Convert mt7530 to PHYLINK API

Signed-off-by: René van Dorst <opensource@vdorst.com>

v1->v2:
* Refactor "unsupported" phy_interface part in
  mt7530_phylink_mac_validate() suggested by Russell King
* Report and return when phylink tries to use autoneg_inband in
  mt7530_phylink_mac_config() suggested by Russell King
* Refactor port 6 setup in mt7530_phylink_mac_config()
rfc->v1:
* Renamed P5_MODE_* to P5_INTF_SEL_*. fits the function more
* Convert if-statement for speed bits to a switch suggested by
  Daniel Santos
* Refactor flow_control pause bits and don't use state->link in
  mt7530_phylink_mac_config() suggested by Russell King
* Move MAC tx/rx en/disable to mt7530_phylink_mac_link_up/down()
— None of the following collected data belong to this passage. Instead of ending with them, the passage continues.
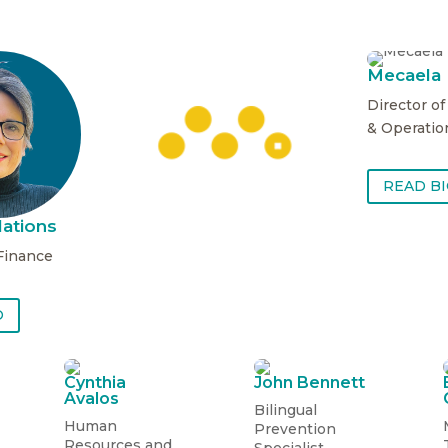
Mecaela
Director o
& Operatio
READ B
ations
 Finance
READ BIO
O
Cynthia
John Bennett
Avalos
Bilingual
Human
Prevention
Resources and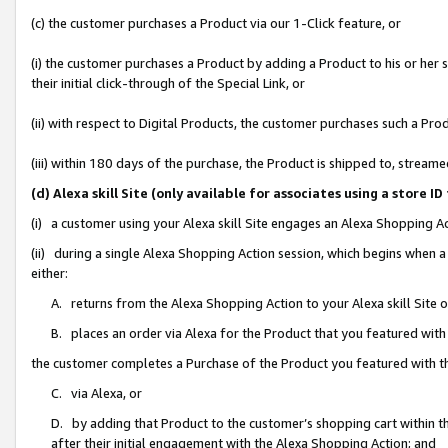
(c) the customer purchases a Product via our 1-Click feature, or
(i) the customer purchases a Product by adding a Product to his or her
their initial click-through of the Special Link, or
(ii) with respect to Digital Products, the customer purchases such a P
(iii) within 180 days of the purchase, the Product is shipped to, stre
(d) Alexa skill Site (only available for associates using a stor
(i) a customer using your Alexa skill Site engages an Alexa Shopping A
(ii) during a single Alexa Shopping Action session, which begins when
either:
A. returns from the Alexa Shopping Action to your Alexa skill Site 
B. places an order via Alexa for the Product that you featured with
the customer completes a Purchase of the Product you featured with t
C. via Alexa, or
D. by adding that Product to the customer’s shopping cart within th
after their initial engagement with the Alexa Shopping Action; and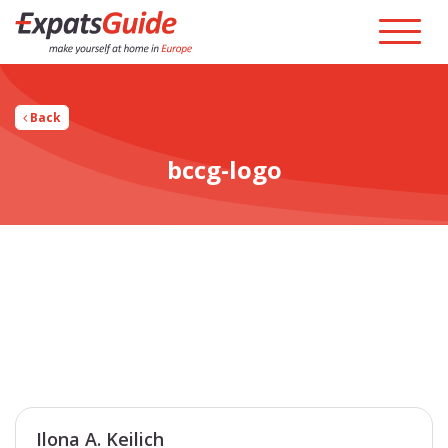
Back
bccg-logo
Ilona A. Keilich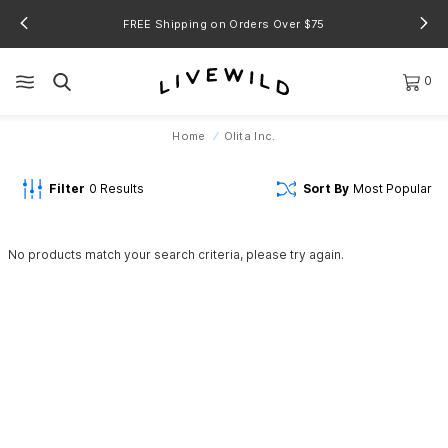
FREE Shipping on Orders Over $75
0
Home
Olita Inc.
Filter
0
Results
Sort By
Most Popular
No products match your search criteria, please try again.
  suggested by Russell King
* Always support PHY_INTERFACE_MODE_NA in mt7530_phylink_validate()
  suggested by Russell King
* Added phylink_set_port_modes() in mt7530_phylink_validate() suggested
  by Russell King
* Remove dev_err on the end of mt7530_phylink_mac_config() suggested by
  Russell King
---
 drivers/net/dsa/mt7530.c | 266 +++++++++++++++++++++++++++++----------
 drivers/net/dsa/mt7530.h |  32 +++--
 2 files changed, 211 insertions(+), 87 deletions(-)
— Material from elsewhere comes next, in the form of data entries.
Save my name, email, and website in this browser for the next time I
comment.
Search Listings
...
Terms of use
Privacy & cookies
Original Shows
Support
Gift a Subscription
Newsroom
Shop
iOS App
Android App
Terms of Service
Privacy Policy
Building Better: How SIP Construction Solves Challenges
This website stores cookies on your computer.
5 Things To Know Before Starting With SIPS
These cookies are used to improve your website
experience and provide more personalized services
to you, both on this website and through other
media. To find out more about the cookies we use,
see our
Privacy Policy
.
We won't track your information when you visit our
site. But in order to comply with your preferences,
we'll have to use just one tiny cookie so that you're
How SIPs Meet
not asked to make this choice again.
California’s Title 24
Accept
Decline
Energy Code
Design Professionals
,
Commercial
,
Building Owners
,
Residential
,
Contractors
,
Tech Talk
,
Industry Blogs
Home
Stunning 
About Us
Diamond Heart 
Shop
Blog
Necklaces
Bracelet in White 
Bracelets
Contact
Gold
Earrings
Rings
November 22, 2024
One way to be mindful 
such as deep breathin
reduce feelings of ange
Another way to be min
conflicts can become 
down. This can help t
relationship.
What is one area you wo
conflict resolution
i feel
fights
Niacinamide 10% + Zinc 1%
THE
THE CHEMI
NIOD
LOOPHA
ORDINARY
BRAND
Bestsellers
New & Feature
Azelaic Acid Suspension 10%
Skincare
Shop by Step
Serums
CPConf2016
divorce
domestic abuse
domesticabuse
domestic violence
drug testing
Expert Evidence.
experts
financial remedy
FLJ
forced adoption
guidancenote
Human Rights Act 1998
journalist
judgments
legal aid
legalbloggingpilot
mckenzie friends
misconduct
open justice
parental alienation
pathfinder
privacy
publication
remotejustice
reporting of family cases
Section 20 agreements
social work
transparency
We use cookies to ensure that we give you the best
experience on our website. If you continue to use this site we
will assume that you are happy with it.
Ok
diff --git a/drivers/net/dsa/mt7530.c b/drivers/net/dsa/mt7530.c
index c48e29486b10..ecc13b57e619 100644
--- a/drivers/net/dsa/mt7530.c
+++ b/drivers/net/dsa/mt7530.c
@@ -13,7 +13,7 @@
 #include <linux/of_mdio.h>
 #include <linux/of_net.h>
 #include <linux/of_platform.h>
-#include <linux/phy.h>
+#include <linux/phylink.h>
 #include <linux/regmap.h>
 #include <linux/regulator/consumer.h>
 #include <linux/reset.h>
@@ -633,63 +633,6 @@ mt7530_get_sset_count(struct dsa_switch *ds, int port, int sset)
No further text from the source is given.